ClickHouse / clickhouse-cpp

C++ client library for ClickHouse
Apache License 2.0
305 stars 159 forks source link

Version to use for new project / blob data ingestion #382

Closed gparlamas closed 2 months ago

gparlamas commented 3 months ago

Hey folks,

I am planning to use your library in order to ingest some time series data into Clickhouse. I have a couple of questions:

Thanks in advance, George

gparlamas commented 3 months ago

So far I been using the below, is this the recommended / most efficient way?

 struct Sample
 {
     int64_t data1;
     int64_t data2;
     int64_t data3;
 };

 std::ostream& operator << (std::ostream& str, const Sample& s)
 { 
       str << "Sample:" << s.data1 << ' ' << s.data2 << ' '<< s.data3;
       return str;
 }

Client client(ClientOptions().SetHost("localhost"));

client.Execute("CREATE TABLE IF NOT EXISTS default.numbers (id UInt16, tm DateTime64(6), msg Array(UInt8)) ENGINE = Memory");

{
    Block block;
    auto buffer = std::make_shared<ColumnUInt8>();

    auto id = std::make_shared<ColumnUInt16>();
    auto tm = std::make_shared<ColumnDateTime64>(6);
    auto blobArray = std::make_shared<ColumnArray>(std::make_shared<ColumnUInt8>());
    auto blob = std::make_shared<ColumnUInt8>();
    uint16_t counter{0};
    auto AppendColumns = [&](Sample s)
    {
      id->Append(++counter);
      auto now = std::chrono::system_clock::now().time_since_epoch();
      auto micros = std::chrono::duration_cast<std::chrono::microseconds>(now).count();
      tm->Append(micros);

      uint8_t buffer[1024]{};
      memcpy(buffer, &s, sizeof(Sample)); 
      ArrayInput input(buffer, sizeof(Sample));
      blob->LoadBody(&input, input.Avail());
      blobArray->AppendAsColumn(blob);
    };

    AppendColumns(Sample{122, 111, 133});
    AppendColumns(Sample{22, 11, 33});
    AppendColumns(Sample{2, 1, 3});

    block.AppendColumn("id"  , id);
    block.AppendColumn("tm", tm);
    block.AppendColumn("msg", blobArray);

    client.Insert("default.numbers", block);
}

client.Select("SELECT id, tm, msg FROM default.numbers", [] (const Block& block)
    {
        for (size_t i = 0; i < block.GetRowCount(); ++i) {
            auto id = block[0]->As<ColumnUInt16>()->At(i);
            auto tm = block[1]->As<ColumnDateTime64>()->At(i);
            auto blob = block[2]->As<ColumnArray>()->GetAsColumnTyped<ColumnUInt8>(i);
            std::cout << id << ' ' << tm << ' ';
            std::cout << *reinterpret_cast<Sample*>(blob->GetWritableData().data()) << std::endl;
        }
    }
);

`

Enmk commented 2 months ago

Hi @gparlamas, sorry for long reply.

First of all, 3.0.0 is not out yet, and there are no concrete plans for a release date. So please choose the most recent release, (as of now, v2.5.1, or just use master's head)

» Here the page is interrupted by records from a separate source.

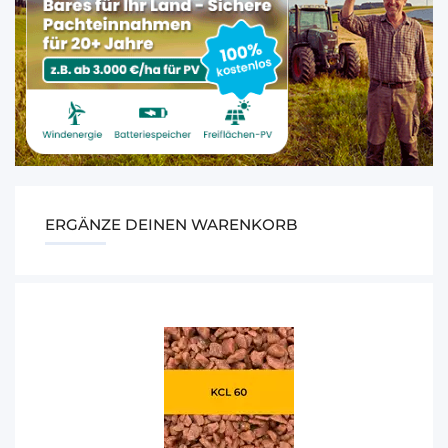
ERGÄNZE DEINEN WARENKORB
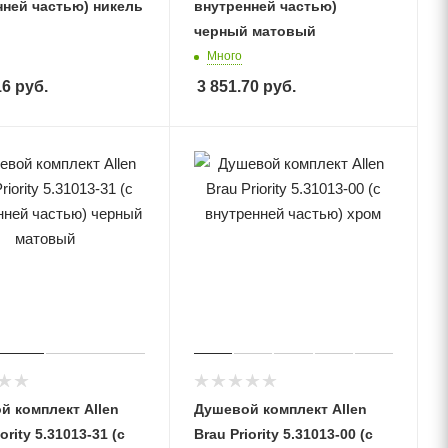
нней частью) никель
внутренней частью)
черный матовый
Много
16
руб.
3 851.70
руб.
й комплект Allen
Душевой комплект Allen
ority 5.31013-31 (с
Brau Priority 5.31013-00 (с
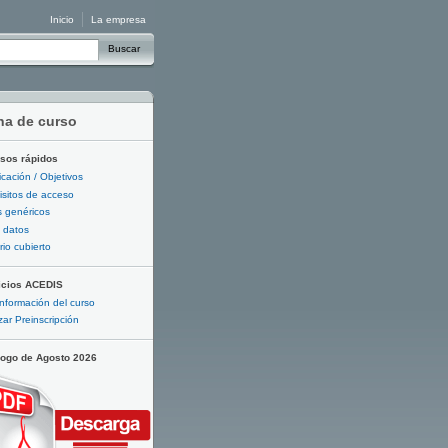
Inicio
La empresa
Buscar
ha de curso
sos rápidos
ficación / Objetivos
sitos de acceso
 genéricos
 datos
io cubierto
icios ACEDIS
nformación del curso
zar Preinscripción
logo de Agosto 2026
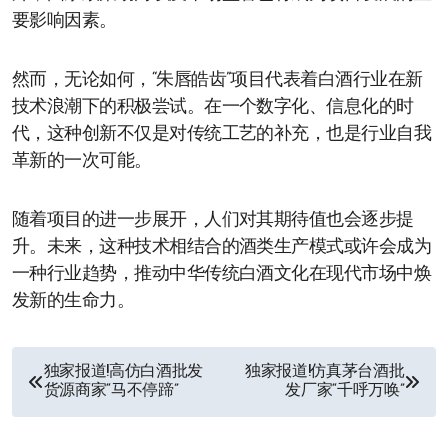
要影响因素。
然而，无论如何，“朱唇皓齿”项目代表着白酒行业在新
技术浪潮下的积极尝试。在一个数字化、信息化的时
代，这种创新不仅是对传统工艺的补充，也是行业自我
革新的一次可能。
随着项目的进一步展开，人们对其期待值也会逐步提
升。未来，这种技术相结合的酒类生产模式或许会成为
一种行业趋势，推动中华传统白酒文化在现代市场中焕
发新的生命力。
文
独家报道!高仿白酒批发
独家报道!仿真茅台酒批
货源商家“马不停蹄”
发厂家“千呼万唤”
章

Second, your snippet looks about right, except for the Array creation. The easiest (and most performant) way is to use ColumnArrayT type-aware wrapper:

auto blobArray = std::make_shared<clickhouse::ColumnArrayT<ColumnUInt64>>();
blobArray->Append(/*vector, or c-array (,or anything iterable with std::begin() and std::end() really) of items, */ buffer);
block.AppendColumn("msg", blobArray);

Also, you may want to use String instead of Array, if your data is some sort of binary -- that way it can be organized more effectively on sender/receiver side and maybe more convenient to work with in SQL (but that highly depends on WHAT kind of data that you have).

gparlamas commented 2 months ago

Hi @Enmk,

I rather use the latest/master, its been a while since your last official release so would prefer to use a version with latest improvements / fixes unless you think some of the recent changes are not battle tested / ready for prime time. Any particular reason you are not planning the release of 3.0.0 yet?

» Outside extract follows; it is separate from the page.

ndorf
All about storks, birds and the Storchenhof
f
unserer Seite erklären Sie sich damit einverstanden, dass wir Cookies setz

Thanks for suggesting ColumnArrayT, it's exactly what I need!

Regarding using String instead of Array, it crossed my mind to convert the binary msgs into hex or base64 and storing them as a String, but I rather not go down that path. The binary msgs won't be used interactively with SQL; they will be processed by another application that will load and cast them back to their original binary form.

Enmk commented 2 months ago

You can perfectly store binary in String, without encoding as hex (or any other).

As for 3.0.0 the main reason is basically not enough resources to push couple of important features/fixes.

gparlamas commented 2 months ago

Do you have any example how to do this? ColumnString::Append(std::string_view str) or ColumnString::LoadBody() ? I would like to avoid nasty casts if possible. In terms of performance, is there a big difference between ColumnArrayT & String?

Enmk commented 2 months ago

There is Append family of methods, that take a string that can have arbitrary binary data, including nulls (for every one except const char* overload, obviously). Those methods are copying data into the column itself, which should be acceptable in most cases.

However, if you have some data which lifetime you can grantee to exceed one of ColumnString instance usage, you may use ColumnString::AppendNoManagedLifetime, which will just reference the value inside the column, without copying any memory on the client.

Regarding performance: from server standpoint, String and Array are somewhat similarly organized, so there should be no big difference. However, if you can avoid excessive copying (ColumnString::AppendNoManagedLifetime), difference on client side might be considerable, depending on your use case.

And, by the way, LoadBody, SaveBody, and any other load-and-save methods on any of the columns are not expected to be directly used by library clients.

gparlamas commented 2 months ago

Yea I got the impression LoadBody et al. are not really part of the public interface - I couldn't resist its zero copy semantics... ;-)

Thanks for helping @Enmk